Trump schiebt die Unruhen den Demokrat*innen in die Schuhe. Sein Herausforderer Biden antwortet mit gemäßigten Tönen. Damit überzeugt er niemanden.

Sieht so ein Linksradikaler aus? Für Trump schon. Sein Herausforderer Biden – auch noch vermummt Foto: Carolyn Kaster/ap

W as US-Präsident Donald Trump derzeit in der Krise um Polizeigewalt und Rassismus vollführt, ist kaltes Kalkül. Zwei Monate vor der Wahl glaubt Trump, die Lösung für seine Wiederwahl gefunden zu haben: die Angst vor Chaos und Plünderungen, die er den Demo­kra­t*innen in die Schuhe schiebt. Denn die seien Linksradikale und wollten die USA ins Chaos stürzen, wie man jetzt schon am frei drehenden Mob in den von ihnen regierten Städten sehen könne.

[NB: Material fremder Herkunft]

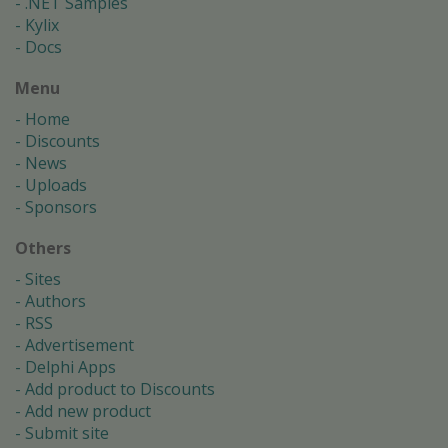
.NET Samples
Kylix
Docs
Menu
Home
Discounts
News
Uploads
Sponsors
Others
Sites
Authors
RSS
Advertisement
Delphi Apps
Add product to Discounts
Add new product
Submit site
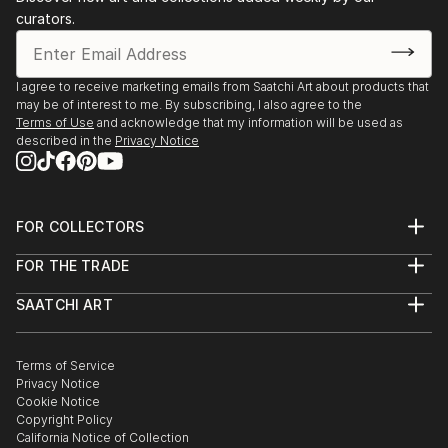
curators.
I agree to receive marketing emails from Saatchi Art about products that
may be of interest to me. By subscribing, I also agree to the
Terms of Use
and acknowledge that my information will be used as
described in the
Privacy Notice
FOR COLLECTORS
Art Advisory
FOR THE TRADE
Help Center
About
Returns
SAATCHI ART
Trade Program
Commissions
About
Hospitality
Curated Collections
Saatchi Art Stories
Commercial
How to Buy Art
The Other Art Fair
Terms of Service
Healthcare
Gift Card
Privacy Notice
Sell on Saatchi Art
Multi Family & Residential
Cookie Notice
Affiliate Program
Contact Art Consultant
Copyright Policy
Careers
California Notice of Collection
Contact Support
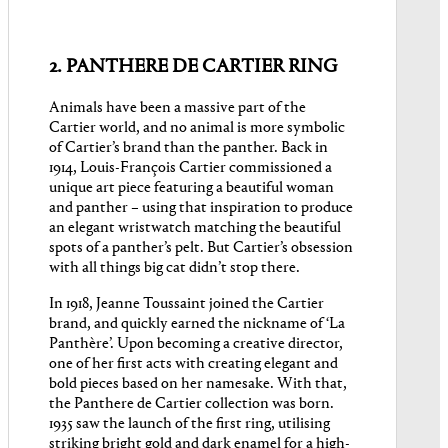
2. PANTHERE DE CARTIER RING
Animals have been a massive part of the
Cartier world, and no animal is more symbolic
of Cartier’s brand than the panther. Back in
1914, Louis-François Cartier commissioned a
unique art piece featuring a beautiful woman
and panther – using that inspiration to produce
an elegant wristwatch matching the beautiful
spots of a panther’s pelt. But Cartier’s obsession
with all things big cat didn’t stop there.
In 1918, Jeanne Toussaint joined the Cartier
brand, and quickly earned the nickname of ‘La
Panthère’. Upon becoming a creative director,
one of her first acts with creating elegant and
bold pieces based on her namesake. With that,
the Panthere de Cartier collection was born.
1935 saw the launch of the first ring, utilising
striking bright gold and dark enamel for a high-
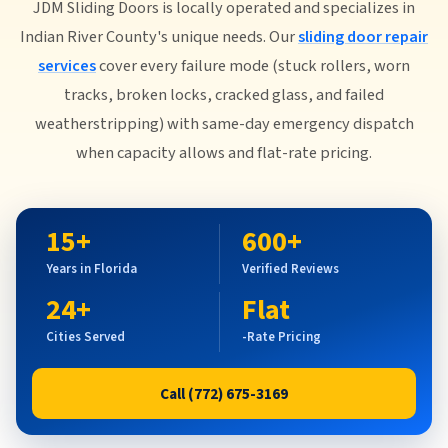
JDM Sliding Doors is locally operated and specializes in
Indian River County's unique needs. Our
sliding door repair
services
cover every failure mode (stuck rollers, worn
tracks, broken locks, cracked glass, and failed
weatherstripping) with same-day emergency dispatch
when capacity allows and flat-rate pricing.
15+
600+
Years in Florida
Verified Reviews
24+
Flat
Cities Served
-Rate Pricing
Call (772) 675-3169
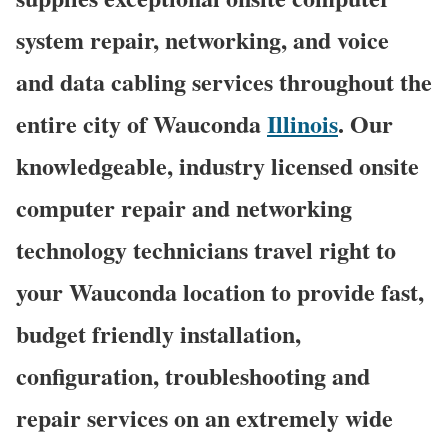
system repair, networking, and voice
and data cabling services throughout the
entire city of Wauconda
Illinois
. Our
knowledgeable, industry licensed onsite
computer repair and networking
technology technicians travel right to
your Wauconda location to provide fast,
budget friendly installation,
configuration, troubleshooting and
repair services on an extremely wide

Das Manöver ist so simpel wie durchschaubar, aber erstaunlich effektiv. Schon liegt in den Umfragen die Gewalt in den Städten auf Platz 5 der Sorgen der Bürger*innen – und Herausforderer Joe Biden, obwohl weder links noch radikal, sieht sich genötigt, jegliche Gewalt zu verurteilen. Und dabei kann er nur verlieren. Trump wird nicht aufhören, ihn zu verleumden.

Aber wenn Biden wie am Montag sagt: „Unruhe stiften ist kein Protest“, dann wissen zu viele, die seit Jahrzehnten die Auseinandersetzungen über rassistische Polizeigewalt verfolgen, dass das einfach nicht stimmt. Wer würde heute noch den Namen Rodney King kennen, wenn nicht nach dem skandalösen Freispruch der Polizisten, die ihn zusammengeschlagen hatten, im Jahr 1992 tagelang Los Angeles gebrannt hätte?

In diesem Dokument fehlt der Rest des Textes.